Not an easy watch, but an important and excellent film
9 January 2009 | by blackburnj-1See all my reviews

Too few have heard of Dilawar. Those who have will probably never forget him. Alex Gibney certainly will not. His latest film starts and ends with this poor innocent taxi driver who, in 2002, was taken to the Bagram airbase in Afghanistan. Five days later, he was dead.

Dilawar's death was the spark which ultimately led to the international awareness of what the Bush administration was doing to its detainees in the war on terror. Gibney's film, however, decides to look up the tree, not down, to discover who was really responsible for these unpleasant developments.

Gibney's film is bolstered by frank and interesting interviews with some of the troops on the ground. Their remorse is clear, as is their disgust. And disgust is the right word. This is, by no means, an easy watch. The use of the appalling footage which has been generated by the recent conflicts is necessary because, if anyone is in any doubt about how morally reprehensible these tactics are, this film will make it abundantly clear.

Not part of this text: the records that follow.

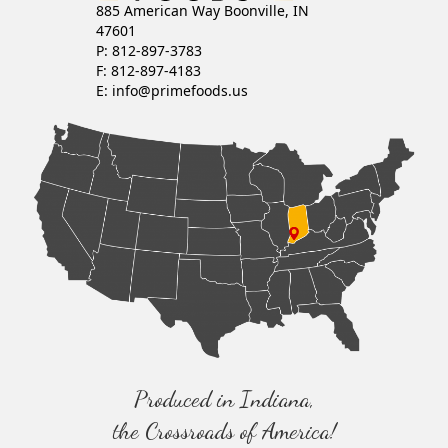
885 American Way Boonville, IN
47601
P: 812-897-3783
F: 812-897-4183
E:
info@primefoods.us
Produced in Indiana,
the Crossroads of America!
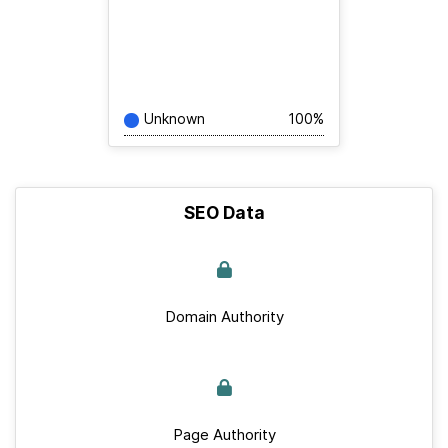
Unknown
100%
SEO Data
Domain Authority
Page Authority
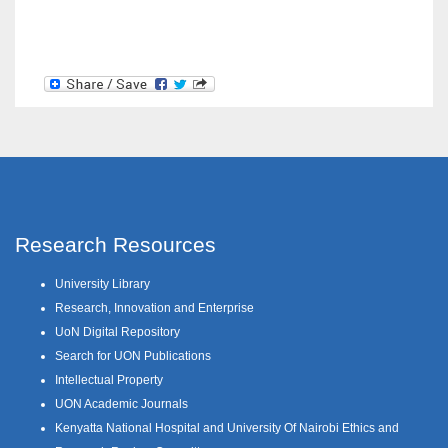
Research Resources
University Library
Research, Innovation and Enterprise
UoN Digital Repository
Search for UON Publications
Intellectual Property
UON Academic Journals
Kenyatta National Hospital and University Of Nairobi Ethics and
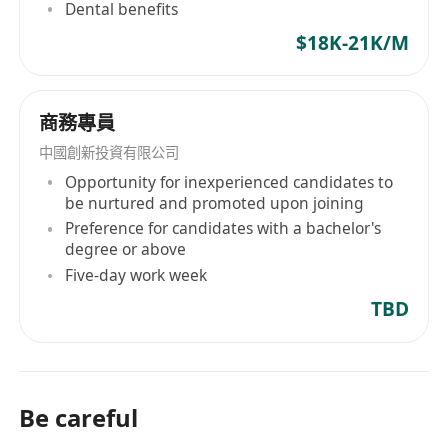
Dental benefits
及溝通協調能力，同時擁有扎實的策略思維與數
$18K-21K/M
據分析素養
有成功帶領團隊完成複雜客戶專案之實績，能夠
有效激勵團隊並管理多任務並行的工作流程
商務專員
流利的英語、粵語及普通話書寫與口語能力，能
中國創新投資有限公司
於跨語言環境中高效溝通
Opportunity for inexperienced candidates to
be nurtured and promoted upon joining
Preference for candidates with a bachelor's
degree or above
Five-day work week
TBD
Be careful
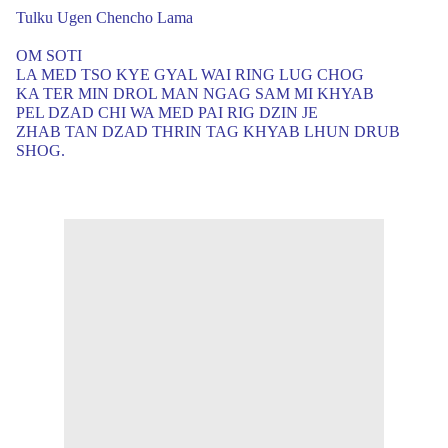
Tulku Ugen Chencho Lama
OM SOTI
LA MED TSO KYE GYAL WAI RING LUG CHOG
KA TER MIN DROL MAN NGAG SAM MI KHYAB
PEL DZAD CHI WA MED PAI RIG DZIN JE
ZHAB TAN DZAD THRIN TAG KHYAB LHUN DRUB
SHOG.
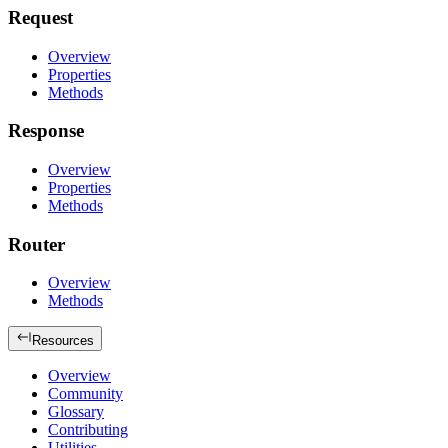
Request
Overview
Properties
Methods
Response
Overview
Properties
Methods
Router
Overview
Methods
Resources
Overview
Community
Glossary
Contributing
Utilities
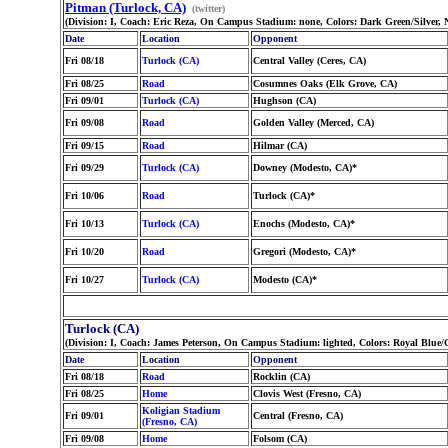
Pitman (Turlock, CA)
(twitter)
(Division: I, Coach: Eric Reza, On Campus Stadium: none, Colors: Dark Green/Silver,
Date
Location
Opponent
Fri 08/18
Turlock (CA)
Central Valley (Ceres, CA)
Fri 08/25
Road
Cosumnes Oaks (Elk Grove, CA)
Fri 09/01
Turlock (CA)
Hughson (CA)
Fri 09/08
Road
Golden Valley (Merced, CA)
Fri 09/15
Road
Hilmar (CA)
Fri 09/29
Turlock (CA)
Downey (Modesto, CA)*
Fri 10/06
Road
Turlock (CA)*
Fri 10/13
Turlock (CA)
Enochs (Modesto, CA)*
Fri 10/20
Road
Gregori (Modesto, CA)*
Fri 10/27
Turlock (CA)
Modesto (CA)*
Turlock (CA)
(Division: I, Coach: James Peterson, On Campus Stadium: lighted, Colors: Royal Blue
Date
Location
Opponent
Fri 08/18
Road
Rocklin (CA)
Fri 08/25
Home
Clovis West (Fresno, CA)
Koligian Stadium
Fri 09/01
Central (Fresno, CA)
(Fresno, CA)
Fri 09/08
Home
Folsom (CA)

However, this film's real strength is the structure of its attack on the tactics that are employed. Gibney demonstrates that the tactics used are hopelessly inadequate and never yield effective information. There is a cutting and brilliant comparison with the old techniques and the new where an interviewee, a former FBI interrogator, uses his old tools of interrogation – words – and you can feel yourself being persuaded.

This is not just a polemic. It is a human story and a powerful and well-constructed argument. It should be essential viewing as what has happened at Guantanamo, Bagram and Abu Ghraib should never be forgotten. This is excellent, important film-making.